4.7 Consuming Multiple Assets¶
# Wait for ALL assets to update (AND logic):
schedule = [asset_1, asset_2]
# Boolean logic:
schedule = (asset_1 | (asset_2 & asset_3)) # asset_1 OR (asset_2 AND asset_3)
4.8 Combining Time- and Asset-Based Schedules¶
- Assets can work alongside time-based triggers for hybrid scheduling
Migration Relevance¶
Autosys parallel: Autosys "conditions" (e.g.,
condition: s(upstream_job)) are conceptually similar but tightly coupled by job name. Assets decouple by data URI — the consumer doesn't know or care which DAG produced the data.For your S3 migration: Define assets as S3 URIs. On-prem producer DAGs write to S3 + emit asset events.
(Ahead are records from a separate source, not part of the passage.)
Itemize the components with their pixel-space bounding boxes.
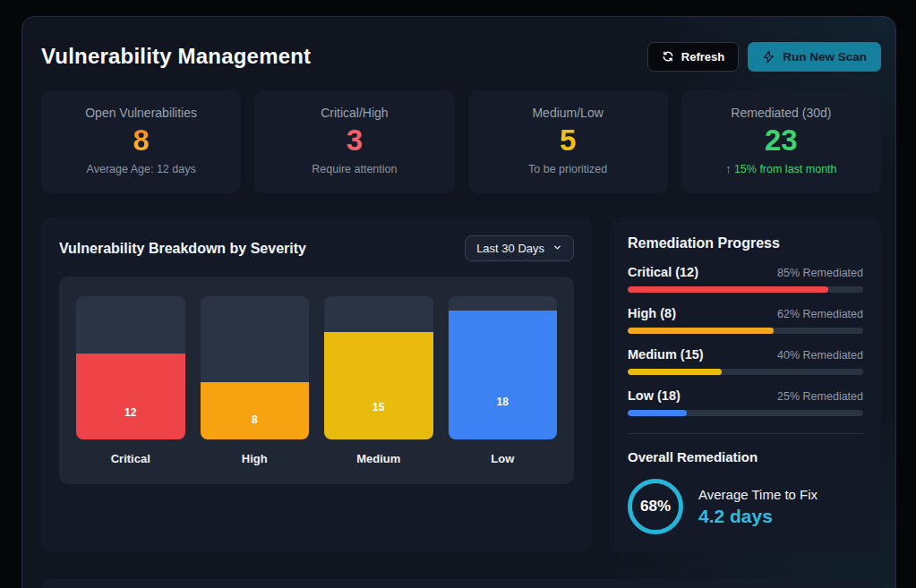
stat-card-medium-low: Medium/Low 5 To be prioritized — [468, 90, 668, 193]
stat-sub: Average Age: 12 days — [41, 163, 241, 175]
bar-value: 12 — [76, 406, 185, 419]
avg-time-label: Average Time to Fix — [698, 487, 818, 502]
progress-track — [628, 328, 863, 334]
stat-label: Remediated (30d) — [681, 106, 881, 120]
progress-label: Low (18) — [628, 388, 681, 403]
bar-label-high: High — [201, 452, 310, 465]
progress-fill-low — [628, 410, 687, 416]
bar-value: 18 — [449, 396, 558, 408]
time-range-value: Last 30 Days — [476, 242, 544, 255]
header: Vulnerability Management Refresh Run Ne — [41, 41, 881, 72]
bar-label-low: Low — [449, 452, 558, 465]
stat-sub: Require attention — [254, 163, 454, 175]
avg-time-value: 4.2 days — [698, 506, 818, 527]
run-new-scan-label: Run New Scan — [783, 50, 867, 64]
progress-row-medium: Medium (15) 40% Remediated — [628, 347, 863, 375]
page-title: Vulnerability Management — [41, 44, 311, 69]
progress-track — [628, 369, 863, 375]
chart-card-header: Vulnerability Breakdown by Severity Last… — [59, 235, 574, 261]
bar-track-high: 8 — [201, 296, 310, 439]
divider — [628, 433, 863, 434]
overall-remediation-title: Overall Remediation — [628, 449, 863, 464]
bar-track-critical: 12 — [76, 296, 185, 439]
bar-track-medium: 15 — [324, 296, 433, 439]
stat-value-remediated: 23 — [681, 124, 881, 157]
progress-row-low: Low (18) 25% Remediated — [628, 388, 863, 416]
page-background: { "header": { "title": "Vulnerability Ma… — [0, 0, 916, 588]
bar-label-critical: Critical — [76, 452, 185, 465]
stat-label: Critical/High — [254, 106, 454, 120]
overall-remediation-ring: 68% — [628, 479, 683, 534]
chart-title: Vulnerability Breakdown by Severity — [59, 241, 306, 257]
progress-label: Critical (12) — [628, 265, 698, 279]
progress-track — [628, 410, 863, 416]
bars-row: 12 8 15 18 — [76, 296, 557, 439]
progress-row-critical: Critical (12) 85% Remediated — [628, 265, 863, 293]
stat-card-critical-high: Critical/High 3 Require attention — [254, 90, 454, 193]
progress-status: 62% Remediated — [777, 308, 863, 320]
progress-fill-critical — [628, 286, 828, 293]
progress-fill-medium — [628, 369, 722, 375]
stat-value-critical-high: 3 — [254, 124, 454, 157]
bar-high: 8 — [201, 382, 310, 439]
stat-card-open-vulnerabilities: Open Vulnerabilities 8 Average Age: 12 d… — [41, 90, 241, 193]
progress-fill-high — [628, 328, 774, 334]
next-section-card — [41, 579, 881, 588]
severity-bar-chart: 12 8 15 18 — [59, 277, 574, 484]
refresh-button[interactable]: Refresh — [647, 42, 739, 72]
refresh-button-label: Refresh — [681, 50, 724, 64]
header-actions: Refresh Run New Scan — [647, 42, 881, 72]
progress-status: 85% Remediated — [777, 267, 863, 279]
stat-label: Medium/Low — [468, 106, 668, 120]
run-new-scan-button[interactable]: Run New Scan — [748, 42, 881, 72]
stat-value-medium-low: 5 — [468, 124, 668, 157]
stat-card-remediated: Remediated (30d) 23 ↑ 15% from last mont… — [681, 90, 881, 193]
remediation-title: Remediation Progress — [628, 235, 863, 251]
bar-track-low: 18 — [449, 296, 558, 439]
progress-label: Medium (15) — [628, 347, 704, 362]
main-row: Vulnerability Breakdown by Severity Last… — [41, 217, 881, 551]
stat-label: Open Vulnerabilities — [41, 106, 241, 120]
stat-sub: To be prioritized — [468, 163, 668, 175]
bar-medium: 15 — [324, 332, 433, 439]
bar-value: 15 — [324, 401, 433, 413]
avg-time-block: Average Time to Fix 4.2 days — [698, 487, 818, 527]
remediation-progress-card: Remediation Progress Critical (12) 85% R… — [610, 217, 881, 552]
progress-status: 25% Remediated — [777, 390, 863, 403]
refresh-icon — [662, 50, 674, 63]
dashboard-container: Vulnerability Management Refresh Run Ne — [21, 16, 896, 588]
stat-trend: ↑ 15% from last month — [681, 163, 881, 175]
bar-labels-row: Critical High Medium Low — [76, 452, 557, 465]
overall-remediation-row: 68% Average Time to Fix 4.2 days — [628, 479, 863, 534]
severity-chart-card: Vulnerability Breakdown by Severity Last… — [41, 217, 592, 552]
bar-label-medium: Medium — [324, 452, 433, 465]
bar-value: 8 — [201, 413, 310, 426]
bar-low: 18 — [449, 311, 558, 439]
stats-row: Open Vulnerabilities 8 Average Age: 12 d… — [41, 90, 881, 193]
stat-value-open: 8 — [133, 124, 149, 157]
time-range-dropdown[interactable]: Last 30 Days — [465, 235, 574, 261]
lightning-icon — [762, 50, 775, 64]
progress-label: High (8) — [628, 306, 676, 320]
bar-critical: 12 — [76, 354, 185, 439]
chevron-down-icon — [552, 242, 562, 255]
progress-status: 40% Remediated — [777, 349, 863, 362]
progress-track — [628, 286, 863, 293]
progress-row-high: High (8) 62% Remediated — [628, 306, 863, 334]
Cloud consumer DAGs trigger automatically when S3 data lands.
Chapter 5: Templating Tasks Using the Airflow Context¶
5.1 Inspecting Data for Processing with Airflow¶
- Use case: downloading Wikipedia pageview data where the URL contains the execution date/hour
5.2 Task Context and Jinja Templating¶
- Jinja templating:
{{ variable }}syntax replaced at runtime with actual values - Works in any operator argument that is a templated field (check operator docs)
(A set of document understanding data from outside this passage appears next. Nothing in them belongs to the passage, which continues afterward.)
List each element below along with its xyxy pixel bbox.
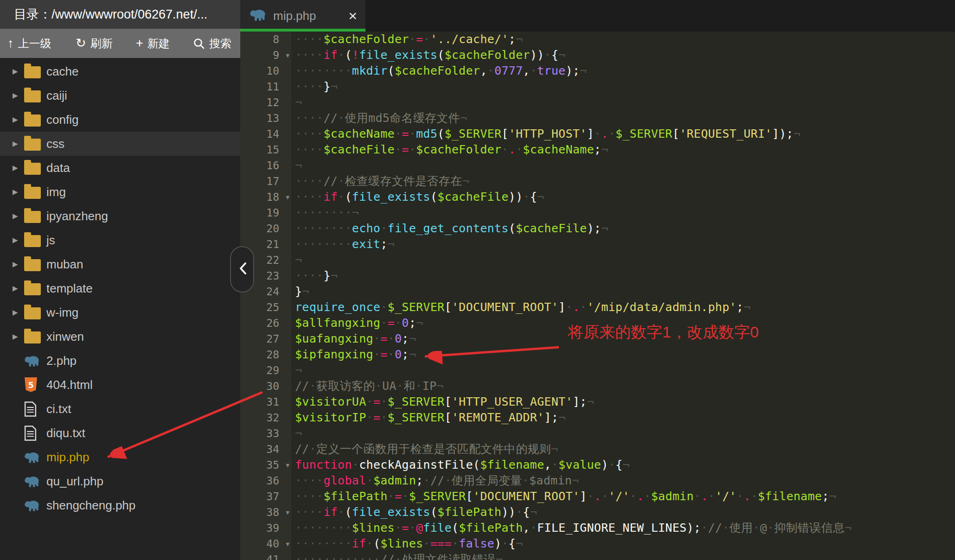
chevron-right-icon[interactable]: ▶	[13, 164, 18, 172]
line-number[interactable]: 36	[240, 473, 291, 489]
tree-item-img[interactable]: ▶img	[0, 180, 240, 204]
line-number[interactable]: 39	[240, 520, 291, 536]
tree-item-w-img[interactable]: ▶w-img	[0, 300, 240, 325]
chevron-right-icon[interactable]: ▶	[13, 236, 18, 244]
fold-arrow-icon[interactable]: ▼	[286, 458, 289, 473]
code-line-25[interactable]: require_once·$_SERVER['DOCUMENT_ROOT']·.…	[291, 299, 955, 315]
tree-item-muban[interactable]: ▶muban	[0, 252, 240, 276]
line-number[interactable]: 16	[240, 158, 291, 173]
chevron-right-icon[interactable]: ▶	[13, 308, 18, 317]
code-line-31[interactable]: $visitorUA·=·$_SERVER['HTTP_USER_AGENT']…	[291, 394, 955, 410]
chevron-right-icon[interactable]: ▶	[13, 91, 18, 100]
line-number[interactable]: 31	[240, 394, 291, 410]
tree-item-css[interactable]: ▶css	[0, 132, 240, 156]
code-line-12[interactable]: ¬	[291, 95, 955, 110]
code-line-39[interactable]: ········$lines·=·@file($filePath,·FILE_I…	[291, 520, 955, 536]
line-number[interactable]: 11	[240, 79, 291, 95]
code-line-38[interactable]: ····if·(file_exists($filePath))·{¬	[291, 504, 955, 520]
close-icon[interactable]: ×	[348, 8, 357, 23]
tree-item-diqu.txt[interactable]: diqu.txt	[0, 421, 240, 445]
chevron-right-icon[interactable]: ▶	[13, 188, 18, 196]
code-line-18[interactable]: ····if·(file_exists($cacheFile))·{¬	[291, 189, 955, 205]
tree-item-template[interactable]: ▶template	[0, 276, 240, 300]
code-line-29[interactable]: ¬	[291, 363, 955, 378]
tree-item-xinwen[interactable]: ▶xinwen	[0, 325, 240, 349]
chevron-right-icon[interactable]: ▶	[13, 212, 18, 220]
code-line-9[interactable]: ····if·(!file_exists($cacheFolder))·{¬	[291, 47, 955, 63]
code-line-16[interactable]: ¬	[291, 158, 955, 173]
code-line-19[interactable]: ········¬	[291, 205, 955, 221]
line-number[interactable]: 18▼	[240, 189, 291, 205]
tree-item-ci.txt[interactable]: ci.txt	[0, 397, 240, 421]
line-number[interactable]: 28	[240, 347, 291, 363]
line-number[interactable]: 12	[240, 95, 291, 110]
code-line-10[interactable]: ········mkdir($cacheFolder,·0777,·true);…	[291, 63, 955, 79]
code-line-34[interactable]: //·定义一个函数用于检查是否匹配文件中的规则¬	[291, 441, 955, 457]
line-number[interactable]: 29	[240, 363, 291, 378]
line-number[interactable]: 25	[240, 299, 291, 315]
up-level-button[interactable]: ↑ 上一级	[7, 29, 51, 58]
line-number[interactable]: 8	[240, 32, 291, 47]
tree-item-2.php[interactable]: 2.php	[0, 349, 240, 373]
tree-item-cache[interactable]: ▶cache	[0, 59, 240, 83]
editor-gutter[interactable]: 89▼101112131415161718▼192021222324252627…	[240, 32, 291, 560]
line-number[interactable]: 10	[240, 63, 291, 79]
chevron-right-icon[interactable]: ▶	[13, 332, 18, 341]
chevron-right-icon[interactable]: ▶	[13, 284, 18, 293]
line-number[interactable]: 20	[240, 221, 291, 236]
line-number[interactable]: 38▼	[240, 504, 291, 520]
tree-item-404.html[interactable]: 5404.html	[0, 373, 240, 397]
line-number[interactable]: 17	[240, 173, 291, 189]
line-number[interactable]: 9▼	[240, 47, 291, 63]
line-number[interactable]: 30	[240, 378, 291, 394]
tree-item-config[interactable]: ▶config	[0, 108, 240, 132]
tree-item-qu_url.php[interactable]: qu_url.php	[0, 469, 240, 493]
code-line-40[interactable]: ········if·($lines·===·false)·{¬	[291, 536, 955, 552]
fold-arrow-icon[interactable]: ▼	[286, 190, 289, 205]
tree-item-caiji[interactable]: ▶caiji	[0, 83, 240, 108]
chevron-right-icon[interactable]: ▶	[13, 260, 18, 268]
tree-item-data[interactable]: ▶data	[0, 156, 240, 180]
code-line-41[interactable]: ············//·处理文件读取错误¬	[291, 552, 955, 560]
code-line-14[interactable]: ····$cacheName·=·md5($_SERVER['HTTP_HOST…	[291, 126, 955, 142]
code-line-23[interactable]: ····}¬	[291, 268, 955, 284]
line-number[interactable]: 37	[240, 489, 291, 504]
line-number[interactable]: 32	[240, 410, 291, 426]
new-file-button[interactable]: + 新建	[136, 29, 170, 58]
tab-mip-php[interactable]: mip.php ×	[240, 0, 365, 32]
code-line-13[interactable]: ····//·使用md5命名缓存文件¬	[291, 110, 955, 126]
search-button[interactable]: 搜索	[193, 29, 231, 58]
code-line-17[interactable]: ····//·检查缓存文件是否存在¬	[291, 173, 955, 189]
fold-arrow-icon[interactable]: ▼	[286, 505, 289, 521]
line-number[interactable]: 33	[240, 426, 291, 441]
line-number[interactable]: 35▼	[240, 457, 291, 473]
refresh-button[interactable]: ↻ 刷新	[76, 29, 113, 58]
code-line-15[interactable]: ····$cacheFile·=·$cacheFolder·.·$cacheNa…	[291, 142, 955, 158]
line-number[interactable]: 34	[240, 441, 291, 457]
code-line-33[interactable]: ¬	[291, 426, 955, 441]
tree-item-ipyanzheng[interactable]: ▶ipyanzheng	[0, 204, 240, 228]
line-number[interactable]: 41	[240, 552, 291, 560]
line-number[interactable]: 40▼	[240, 536, 291, 552]
sidebar-collapse-handle[interactable]	[230, 246, 254, 293]
code-line-22[interactable]: ¬	[291, 252, 955, 268]
code-line-30[interactable]: //·获取访客的·UA·和·IP¬	[291, 378, 955, 394]
chevron-right-icon[interactable]: ▶	[13, 140, 18, 148]
line-number[interactable]: 26	[240, 315, 291, 331]
line-number[interactable]: 27	[240, 331, 291, 347]
chevron-right-icon[interactable]: ▶	[13, 115, 18, 124]
code-line-20[interactable]: ········echo·file_get_contents($cacheFil…	[291, 221, 955, 236]
code-line-8[interactable]: ····$cacheFolder·=·'../cache/';¬	[291, 32, 955, 47]
tree-item-mip.php[interactable]: mip.php	[0, 445, 240, 469]
code-line-37[interactable]: ····$filePath·=·$_SERVER['DOCUMENT_ROOT'…	[291, 489, 955, 504]
chevron-right-icon[interactable]: ▶	[13, 67, 18, 76]
line-number[interactable]: 15	[240, 142, 291, 158]
code-line-21[interactable]: ········exit;¬	[291, 236, 955, 252]
line-number[interactable]: 19	[240, 205, 291, 221]
code-editor[interactable]: ····$cacheFolder·=·'../cache/';¬····if·(…	[291, 32, 955, 560]
code-line-28[interactable]: $ipfangxing·=·0;¬	[291, 347, 955, 363]
tree-item-js[interactable]: ▶js	[0, 228, 240, 252]
fold-arrow-icon[interactable]: ▼	[286, 536, 289, 552]
code-line-11[interactable]: ····}¬	[291, 79, 955, 95]
line-number[interactable]: 14	[240, 126, 291, 142]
5.2.1 Templating Operator Arguments¶
# BashOperator — bash_command is a templated field
download = BashOperator(
task_id="download",
bash_command=(
"curl -o /tmp/pageviews-{{ logical_date.strftime('%Y%m%d-%H') }}.gz "
"'https://dumps.wikimedia.org/other/pageviews/"
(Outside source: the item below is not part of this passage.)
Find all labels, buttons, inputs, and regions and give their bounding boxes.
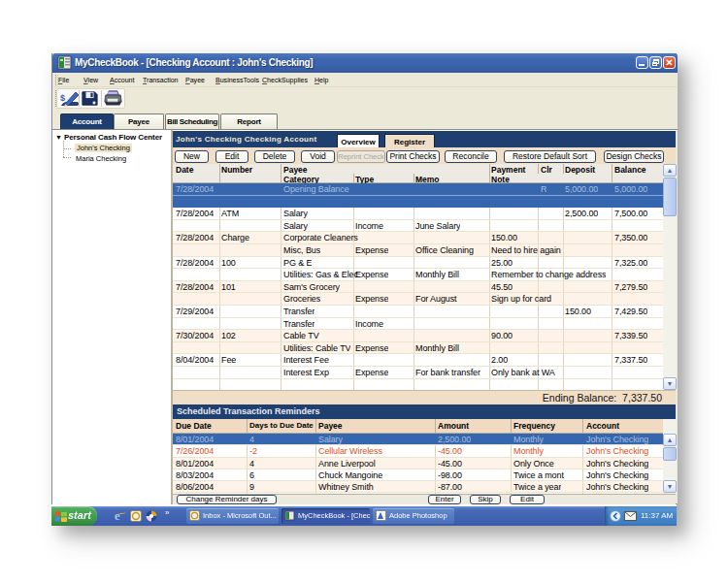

"{{ logical_date.year }}/{{ logical_date.year }}-"
"{{ '{:02d}'.format(logical_date.month) }}/...'"
),
)
5.2.2 Templating the PythonOperator¶
# PythonOperator receives context as **kwargs automatically
def _process_data(**context):
logical_date = context["logical_date"]
start = context["data_interval_start"]
end = context["data_interval_end"]
print(f"Processing data for {start} to {end}")
process = PythonOperator(
task_id="process",
python_callable=_process_data,
)
5.2.3 Passing Additional Variables to the PythonOperator¶
# op_kwargs supports Jinja templating too
process = PythonOperator(
task_id="process",
python_callable=_process_data,
op_kwargs={
"input_path": "/data/{{ logical_date | ds }}.json",
"output_path": "/data/stats/{{ logical_date | ds }}.csv",
},
)
5.2.4 Inspecting Templated Arguments¶
# CLI tool to see rendered template values without running the task
airflow tasks render my_dag my_task 2025-04-24T00:00:00
Also viewable in the Web UI under the task's "Rendered Template" tab.
5.3 What Is Available for Templating¶
| Variable | Type | Description |
|---|---|---|
logical_date |
pendulum.DateTime |
The logical execution date |
data_interval_start |
pendulum.DateTime |
Start of the data interval |
data_interval_end |
pendulum.DateTime |
End of the data interval |
ds |
str |
logical_date as YYYY-MM-DD |
ts |
str |
logical_date as ISO 8601 |
dag |
DAG |
Reference to the current DAG |
dag_run |
DagRun |
Current DAG run metadata |
task_instance |
TaskInstance |
Current task instance (for XCom) |
params |
dict |
User-supplied parameters |
macros |
module | Utility functions (macros.ds_add(ds, 7), etc.) |
5.4 Bringing It All Together¶
# Full example: download Wikipedia data, extract top pages, write to Postgres
from airflow.providers.common.sql.operators.sql import SQLExecuteQueryOperator
write_to_postgres = SQLExecuteQueryOperator(
task_id="write_to_postgres",
conn_id="my_postgres", # connection stored in Airflow
sql="postgres_query.sql", # external SQL file (also templated)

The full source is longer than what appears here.